• **What needs to be done**:
Every line containing the string "niet" is to be copied from the records.

• **Recorded data**:
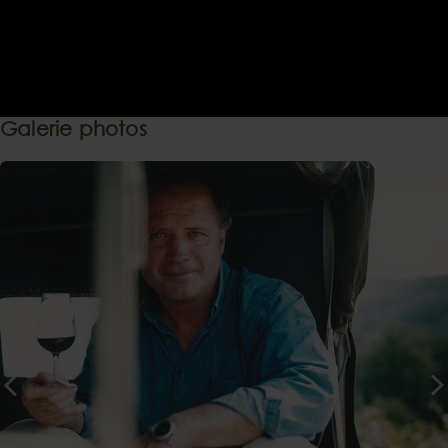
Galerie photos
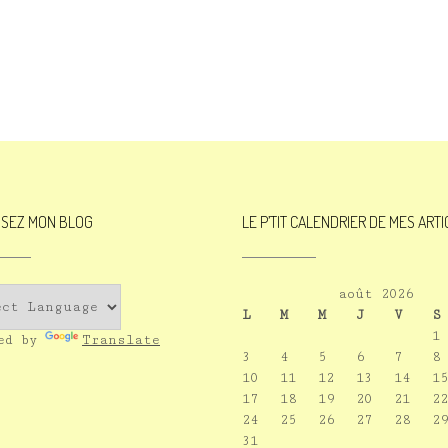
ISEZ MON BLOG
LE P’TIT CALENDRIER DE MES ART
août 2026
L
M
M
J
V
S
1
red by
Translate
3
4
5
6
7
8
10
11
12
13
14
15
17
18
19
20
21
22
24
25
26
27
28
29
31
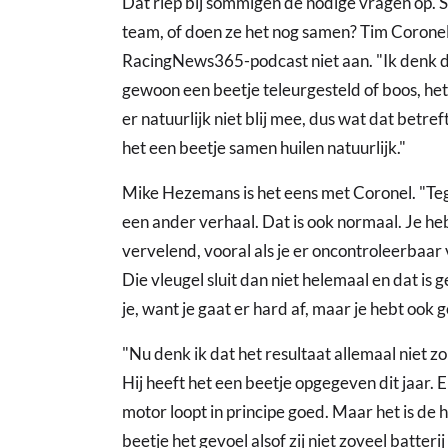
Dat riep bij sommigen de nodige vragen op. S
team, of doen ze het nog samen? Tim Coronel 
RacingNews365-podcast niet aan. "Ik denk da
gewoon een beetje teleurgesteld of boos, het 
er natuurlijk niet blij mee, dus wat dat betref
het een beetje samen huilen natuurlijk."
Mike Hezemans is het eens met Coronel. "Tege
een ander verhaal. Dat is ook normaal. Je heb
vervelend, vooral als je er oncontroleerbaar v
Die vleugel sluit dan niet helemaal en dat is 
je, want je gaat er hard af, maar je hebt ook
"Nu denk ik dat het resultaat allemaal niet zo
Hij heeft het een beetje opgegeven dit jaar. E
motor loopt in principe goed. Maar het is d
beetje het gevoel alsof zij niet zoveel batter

• **Result for this task**:
RacingNews365-podcast niet aan. "Ik denk da
er natuurlijk niet blij mee, dus wat dat betref
Die vleugel sluit dan niet helemaal en dat is 
"Nu denk ik dat het resultaat allemaal niet zo
beetje het gevoel alsof zij niet zoveel batter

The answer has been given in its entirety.